The pixels are still warm on my post about Cummingswrites, and here I am writing about reading. Such is life.

At the start of the new year, I tried a little experiment with my reading habits. Feeling a need to disconnect from the digital, I switched to reading only paper books. There are many reasons to make this switch, but here’s a handful of the ones that I muttered to myself:

  • You cannot escape that when you hold a book, you know you’re holding it. There’s something about that weight in your hands, the visible progress as the pages left begin to thin in comparison to the pages read.
  • Not everything’s digital. Maybe it’s because it wasn’t popularize enough to digitize, or maybe the rights aren’t available. Whatever the reason, there are actually books that aren’t available for downloadable purchase. Shocker.
  • We have a used bookstore nearby. Half-Price books has been wonderful for finding treasures. Granted, it’s not only the closest bookstore, it’s the only bookstore in the area. We live in a desert of brick and mortar books (unless you’re looking for religious tracts or new age manifests, which I am not).
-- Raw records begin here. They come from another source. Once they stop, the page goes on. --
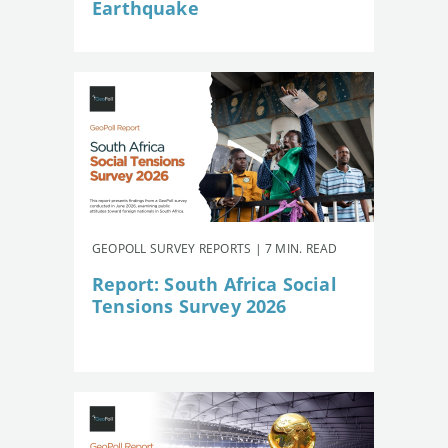
Earthquake
GEOPOLL SURVEY REPORTS | 7 MIN. READ
Report: South Africa Social
Tensions Survey 2026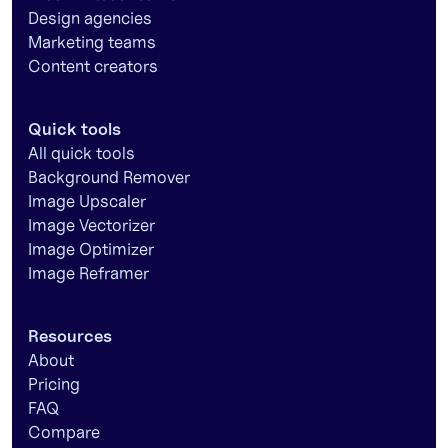
Design agencies
Marketing teams
Content creators
Quick tools
All quick tools
Background Remover
Image Upscaler
Image Vectorizer
Image Optimizer
Image Reframer
Resources
About
Pricing
FAQ
Compare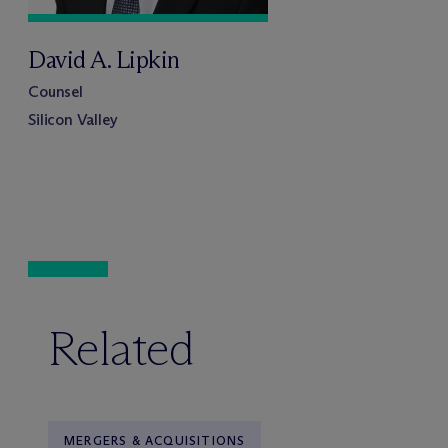
David A. Lipkin
Counsel
Silicon Valley
Related
MERGERS & ACQUISITIONS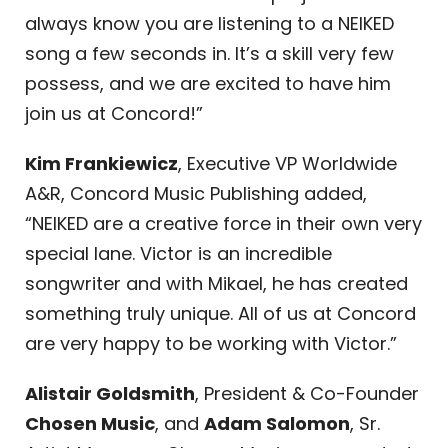
always know you are listening to a NEIKED
song a few seconds in. It’s a skill very few
possess, and we are excited to have him
join us at Concord!”
Kim Frankiewicz
, Executive VP Worldwide
A&R, Concord Music Publishing added,
“NEIKED are a creative force in their own very
special lane. Victor is an incredible
songwriter and with Mikael, he has created
something truly unique. All of us at Concord
are very happy to be working with Victor.”
Alistair Goldsmith
, President & Co-Founder
Chosen Music
, and
Adam Salomon
, Sr.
At first, things were grand. I had (and still partially have) a stack of books to read. What could go wrong? As it turns out, I’m spoiled, and that was the beginning of my downfall.
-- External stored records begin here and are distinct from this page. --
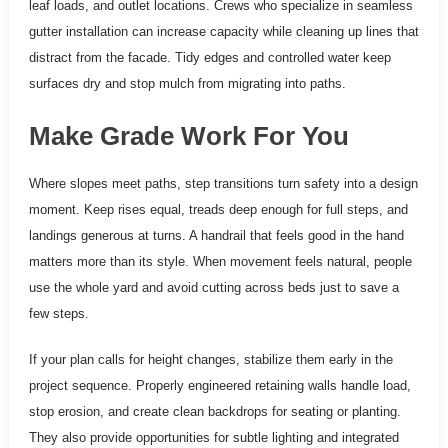
leaf loads, and outlet locations. Crews who specialize in seamless
gutter installation can increase capacity while cleaning up lines that
distract from the facade. Tidy edges and controlled water keep
surfaces dry and stop mulch from migrating into paths.
Make Grade Work For You
Where slopes meet paths, step transitions turn safety into a design
moment. Keep rises equal, treads deep enough for full steps, and
landings generous at turns. A handrail that feels good in the hand
matters more than its style. When movement feels natural, people
use the whole yard and avoid cutting across beds just to save a
few steps.
If your plan calls for height changes, stabilize them early in the
project sequence. Properly engineered retaining walls handle load,
stop erosion, and create clean backdrops for seating or planting.
They also provide opportunities for subtle lighting and integrated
  • The first thing I didn’t anticipate was the weight of it all. Most books I read fall somewhere between 300 and 1,000 pages. When your laptop is already back-breaking, adding the weight of a heavy book along with all of the other trappings of commuting – well, you begin to look for things you can drop from your back. Sitting or standing on the BART is fine, but you also have to carry that for the walk. Bah. I wasn’t up for it is the short of it.
  • I also quickly learned the pain of misplacing a book. As it turned out, it was hidden in my backpack, but not after spending days thinking I’d lost the book. With digital books, I have them synched across most of my devices. Misplace a device? Use another, it’ll pick up right where you left off.
  • A not inconsiderable factor: satisfying the Yearning, that mood, that itch needing scratched, that compels to me to drop whatever I’m reading and pursue something. Eleven at night is not an ideal time to go to a bookstore, if there was one, and if it was even open.  But in this digital age, for all its faults, we can at least download samples to see if a book will satisfy our craving.

And so I ultimately failed the paper only diet. Spoiled, perhaps, but I just can’t forgo using digital books in my life. Wiser friends have pointed out that it’s possible to read both formats – some paper, some digital. I call witchcraft. And concede that that is probably my path too.
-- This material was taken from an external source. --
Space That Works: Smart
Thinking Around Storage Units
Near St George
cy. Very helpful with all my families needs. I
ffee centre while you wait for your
For this reading challenge, I challenged the format I read. Next, I think I want to challenge what I’m reading. For too long, my diet has been like the country western bar in Blues Brothers (the original movie – no remakes over here!). I’ve subsisted on a diet of two closely bound genres for too long. It is high time for some exposure, some broadening of the mind.

Some non-fiction.

Yeah, I said it – non-fiction. Books about real things with real people – or at least involving real people, though that won’t always be the case (I can think of a few pure science books that won’t even involve humans except as a footnote). I can’t say whether reading non-fiction will be my only diet – as in the case of trying to read only physical books, the path to success is one tempered in moderation, I suspect. I believe the health nuts call this a balance. Pffft. But we’ll see. New ideas expressed in new ways, about real things? Tell me more.

Because I’m enjoying this writing thing. Sure, I’ve been trying it for over a decade now, but I really feel like I’m starting to settle into my groove with it. But reading (what feels like) the same tropes repeated over and over can only result in fiction inspired to retread the same tropes. The argument that there are only so many stories, and we’re all just retelling the same story in different ways.

But then I look at humanity, and all of the different and fascinating – and horrific, and beautiful, and mesmerizing – things we do, and I figure, there has to be a few more stories out there we haven’t written down yet.

So maybe this post was about writing after all – because reading helps us find the stories that we tell each other.